French statesman (1890-1970). He commanded the French resistance during World War II.
The most important name in French political life since Napoleon Bonaparte, Charles Andre Marie Joseph de Gaulle was born in Lille, Northern France, on November 22, 1890, and joined the French Military Academy at St. Cyr in 1910. He formed a few weeks before the outbreak of World War I (1914-1918), during which he served in combat as a lieutenant in the French army. After the war, he served in the military occupation of Germany and the French overseas colonies, before returning to France to accept an appointment to the Supreme War Council and the National Defense Council. In the 1930s, France's defensive strategy — that of protecting itself from neighboring Germany, its traditional enemy — was based on the design of a highly fortified fixed defensive perimeter known as the Maginot Line. De Gaulle began to irritate his military superiors when he came to criticize the Maginot Line and the idea of a fixed defense. Instead, he proposed a mobile force of tanks and armored vehicles, similar to those the Germans were developing. After the outbreak of World War II (1939-1945) on September 1, 1939, the Germans made no immediate attempt to attack the Maginot Line. But in May 1940, German forces attacked France, heading north of the Maginot Line. It was up to De Gaulle to lead several successful actions with the few tanks he owned. Overall, however, the French were not well prepared to face the Germans, and on June 14 the invaders captured Paris and defeated France.
De Gaulle fled to England, from where he sent several messages to the French people to continue the resistance. The Vichy government of France, set up under the auspices of the German occupying troops, condemned de Gaulle, but, with the support of the English (and later the Americans), he managed to rally his French Free Army. On June 6, 1944, when the Allies landed in Normandy to liberate France first and then Europe, de Gaulle and his army were present. And he led them victoriously in the liberation of Paris ten weeks later. De Gaulle then formed a provisional French government, in which he himself held the position of president. Shortly thereafter, in 1946, he retired.
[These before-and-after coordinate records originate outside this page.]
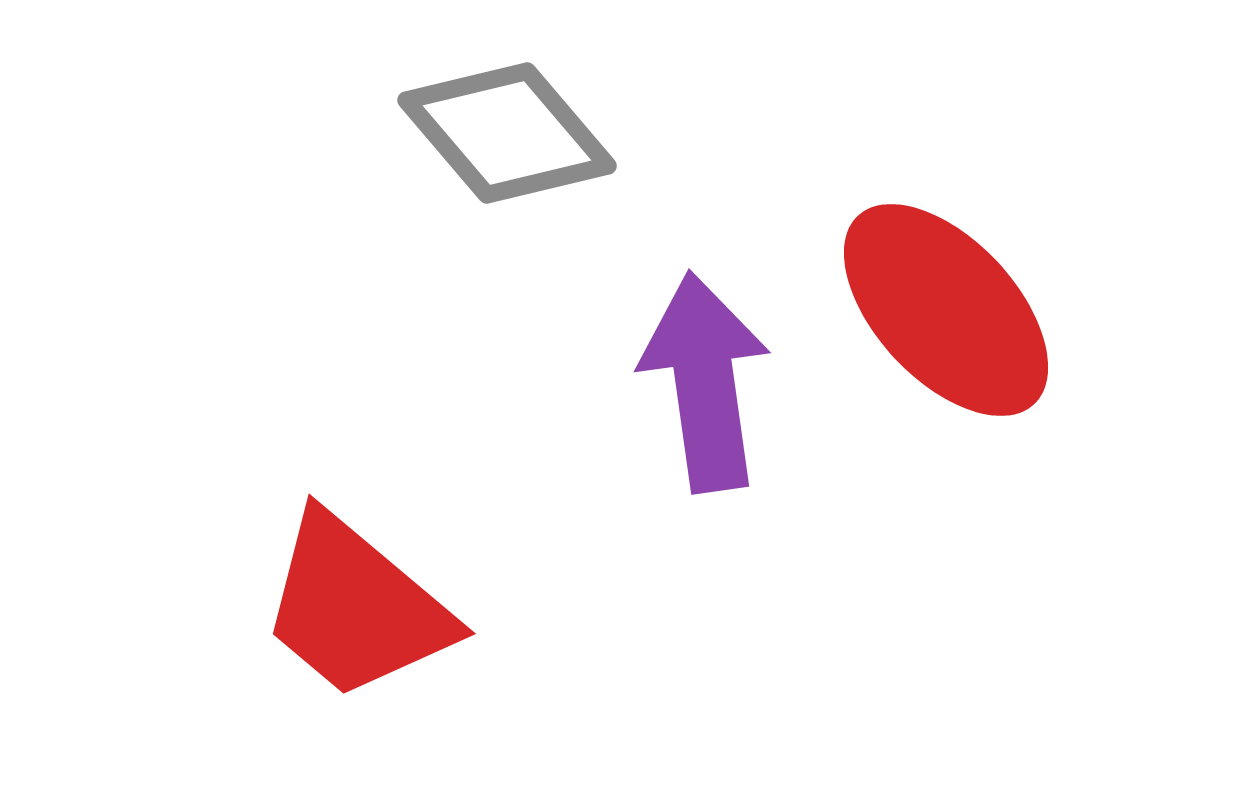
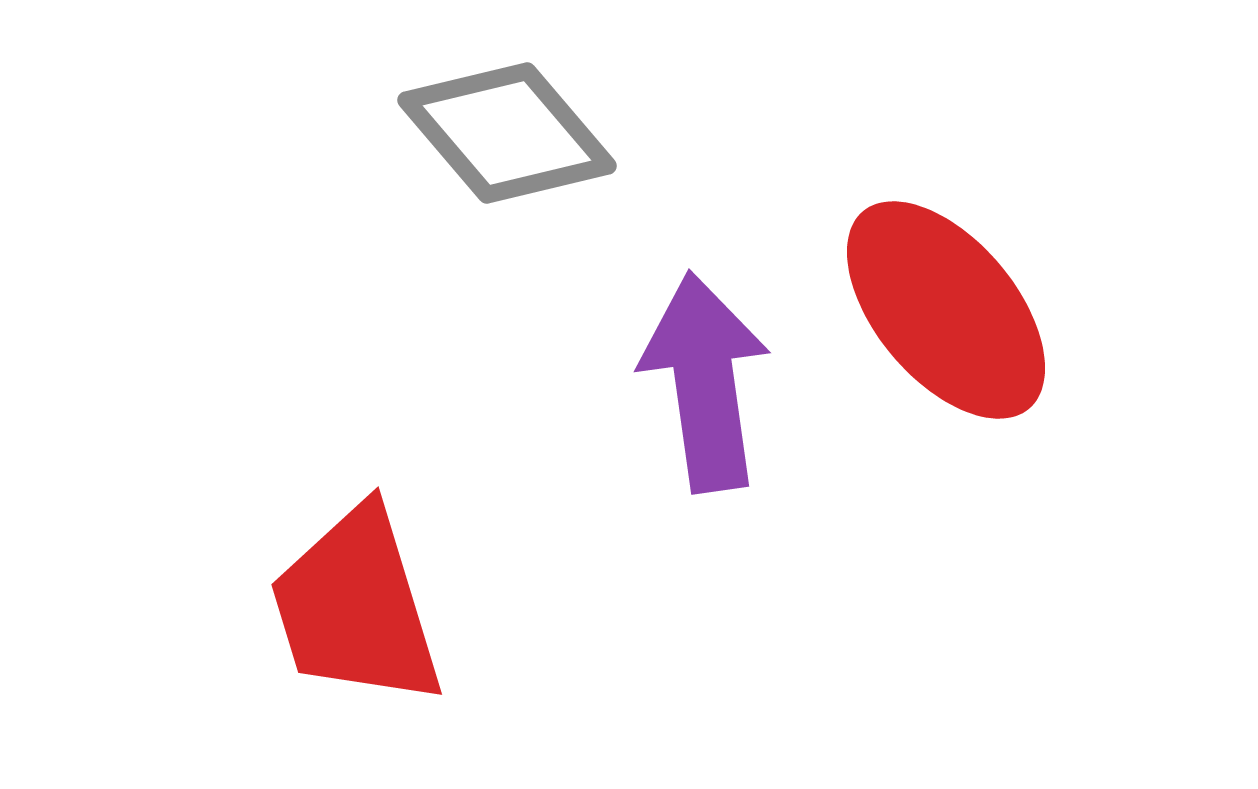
red ellipse: rotated 3 degrees clockwise
red trapezoid: rotated 33 degrees clockwise
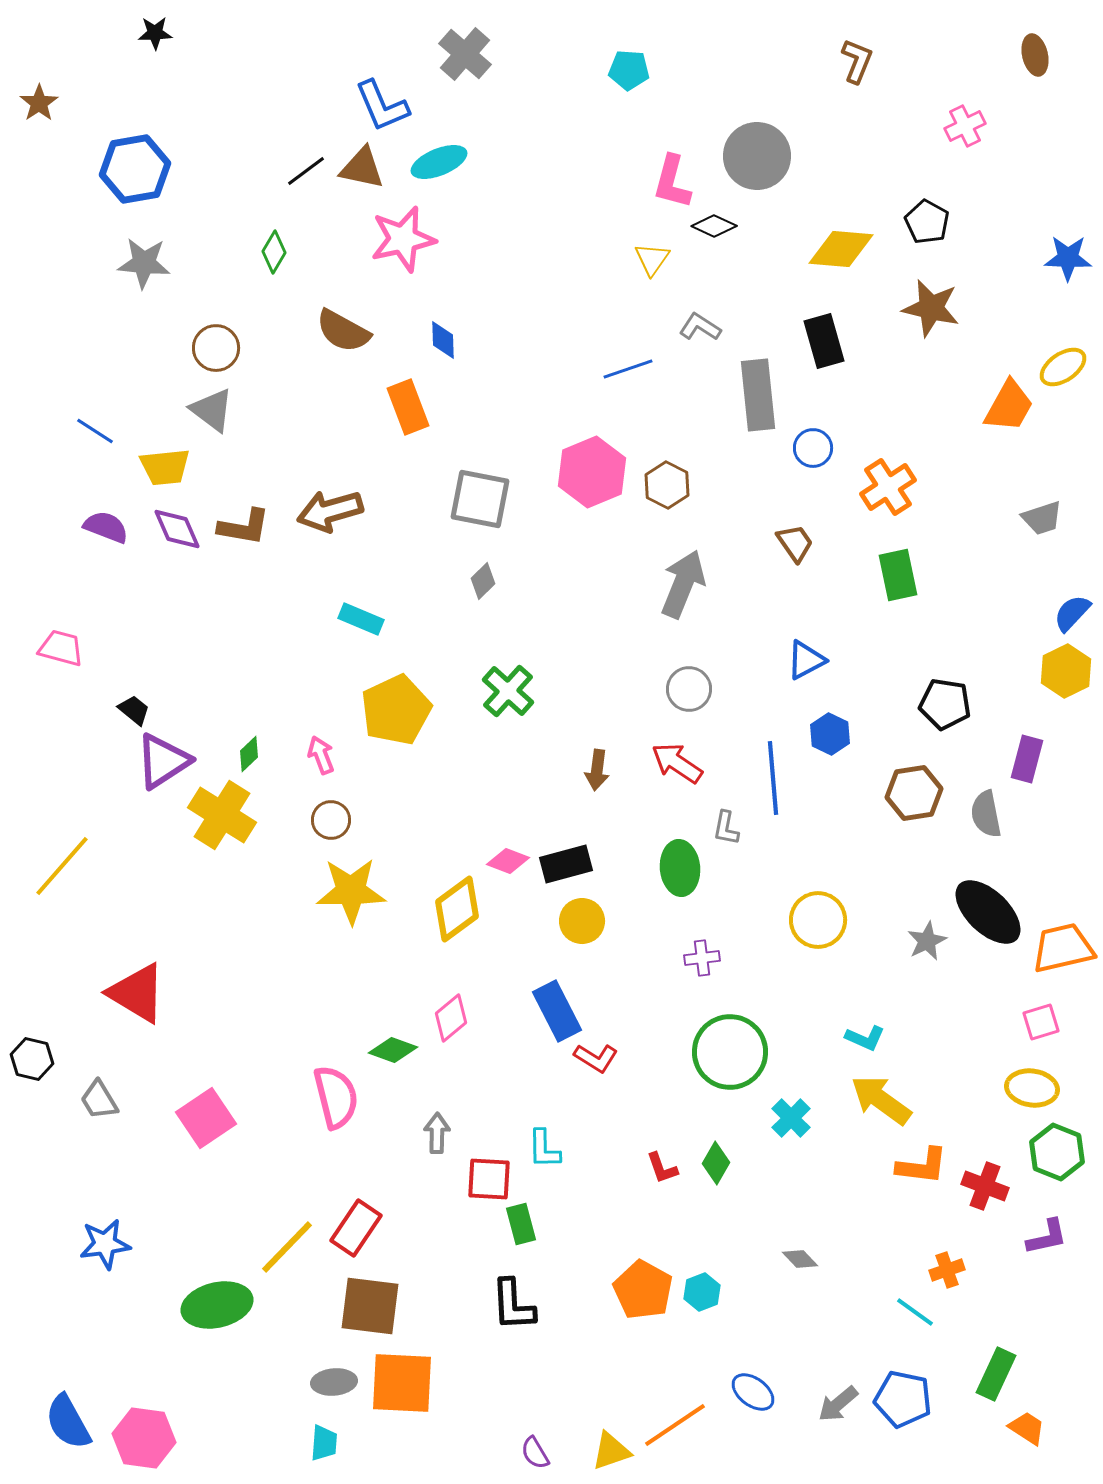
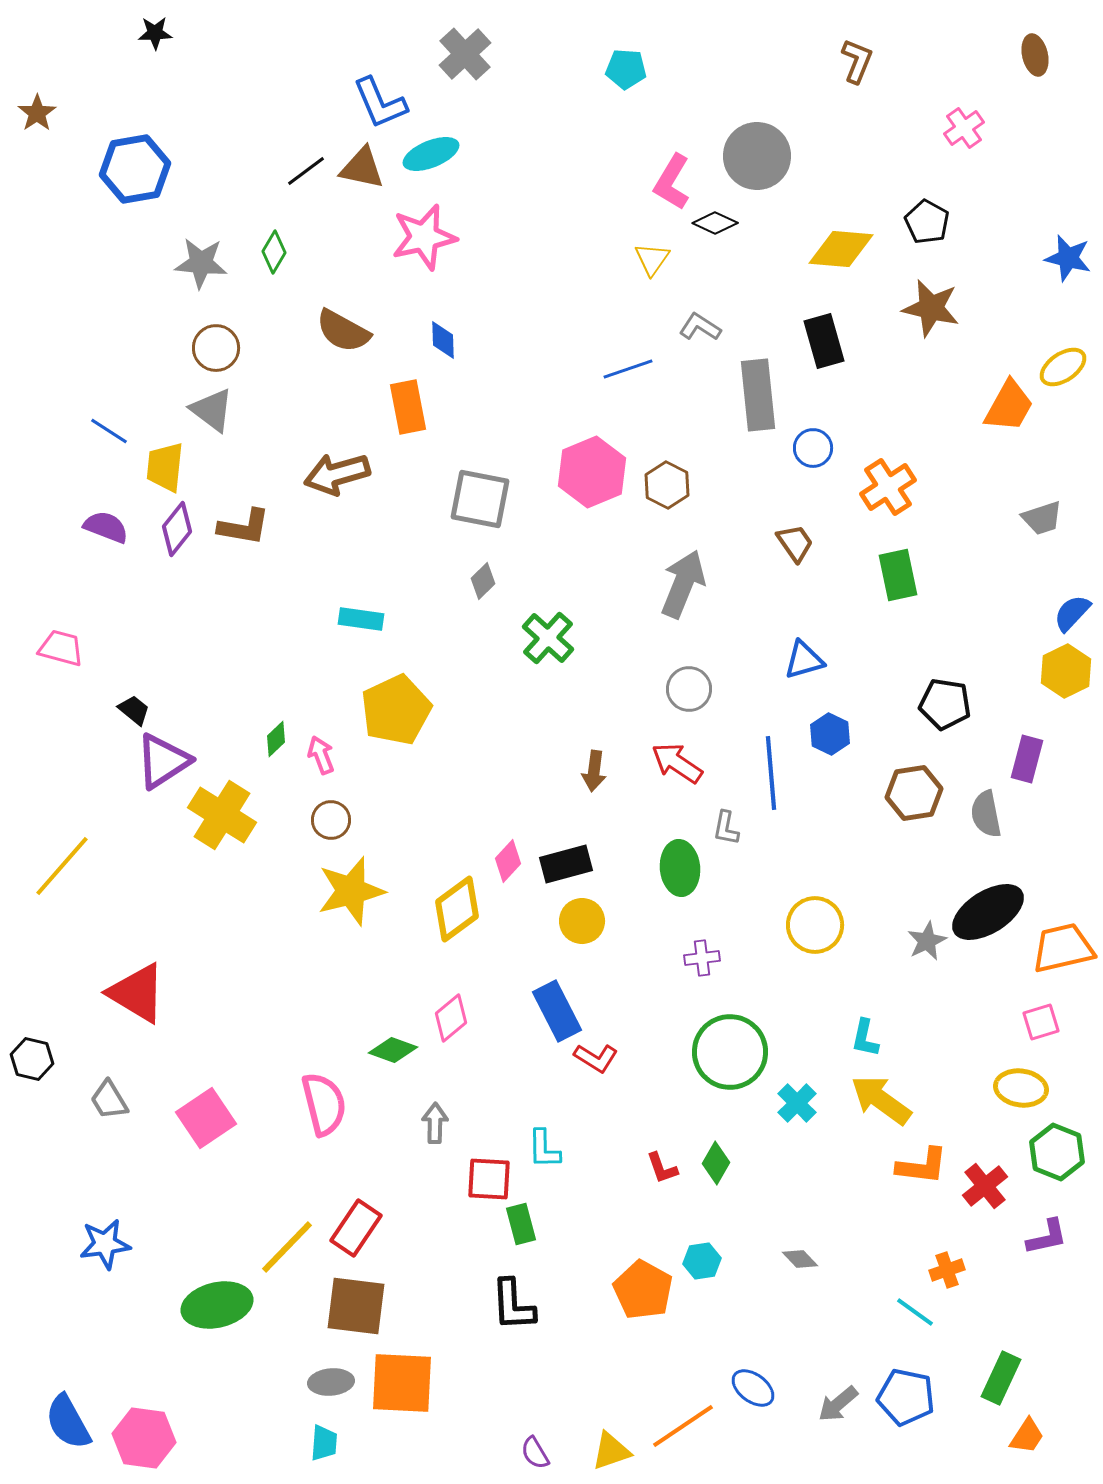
gray cross at (465, 54): rotated 6 degrees clockwise
cyan pentagon at (629, 70): moved 3 px left, 1 px up
brown star at (39, 103): moved 2 px left, 10 px down
blue L-shape at (382, 106): moved 2 px left, 3 px up
pink cross at (965, 126): moved 1 px left, 2 px down; rotated 9 degrees counterclockwise
cyan ellipse at (439, 162): moved 8 px left, 8 px up
pink L-shape at (672, 182): rotated 16 degrees clockwise
black diamond at (714, 226): moved 1 px right, 3 px up
pink star at (403, 239): moved 21 px right, 2 px up
blue star at (1068, 258): rotated 12 degrees clockwise
gray star at (144, 263): moved 57 px right
orange rectangle at (408, 407): rotated 10 degrees clockwise
blue line at (95, 431): moved 14 px right
yellow trapezoid at (165, 467): rotated 102 degrees clockwise
brown arrow at (330, 511): moved 7 px right, 37 px up
purple diamond at (177, 529): rotated 62 degrees clockwise
cyan rectangle at (361, 619): rotated 15 degrees counterclockwise
blue triangle at (806, 660): moved 2 px left; rotated 12 degrees clockwise
green cross at (508, 691): moved 40 px right, 53 px up
green diamond at (249, 754): moved 27 px right, 15 px up
brown arrow at (597, 770): moved 3 px left, 1 px down
blue line at (773, 778): moved 2 px left, 5 px up
pink diamond at (508, 861): rotated 69 degrees counterclockwise
yellow star at (351, 891): rotated 14 degrees counterclockwise
black ellipse at (988, 912): rotated 76 degrees counterclockwise
yellow circle at (818, 920): moved 3 px left, 5 px down
cyan L-shape at (865, 1038): rotated 78 degrees clockwise
yellow ellipse at (1032, 1088): moved 11 px left
pink semicircle at (336, 1097): moved 12 px left, 7 px down
gray trapezoid at (99, 1100): moved 10 px right
cyan cross at (791, 1118): moved 6 px right, 15 px up
gray arrow at (437, 1133): moved 2 px left, 10 px up
red cross at (985, 1186): rotated 30 degrees clockwise
cyan hexagon at (702, 1292): moved 31 px up; rotated 12 degrees clockwise
brown square at (370, 1306): moved 14 px left
green rectangle at (996, 1374): moved 5 px right, 4 px down
gray ellipse at (334, 1382): moved 3 px left
blue ellipse at (753, 1392): moved 4 px up
blue pentagon at (903, 1399): moved 3 px right, 2 px up
orange line at (675, 1425): moved 8 px right, 1 px down
orange trapezoid at (1027, 1428): moved 8 px down; rotated 90 degrees clockwise
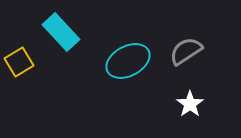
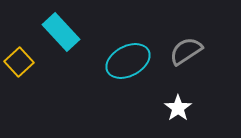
yellow square: rotated 12 degrees counterclockwise
white star: moved 12 px left, 4 px down
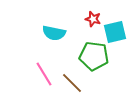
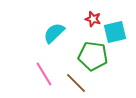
cyan semicircle: rotated 125 degrees clockwise
green pentagon: moved 1 px left
brown line: moved 4 px right
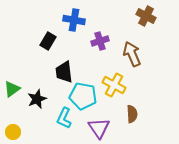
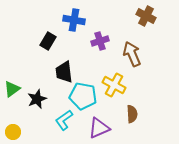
cyan L-shape: moved 2 px down; rotated 30 degrees clockwise
purple triangle: rotated 40 degrees clockwise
In 1958, when the war in the French colony of Algeria threatened to trigger a conflict within France itself, de Gaulle decided to set aside retirement and was elected president by an overwhelming majority of votes. He solved the Algerian problem by giving them independence and then set about rebuilding French economic and political life. Under its Fourth Republic, France once again occupied its prominent place as one of the main political forces in Europe and, of course, in the world.
In 1968, however, a revolt that united students and workers weakened the confidence of the French people in the de Gaulle government and on April 28, 1969 he resigned, passing the Fourth Republic to Georges Pompidou (1911-1974). De Gaulle died in Colombey les Deux Églises on November 9, 1970.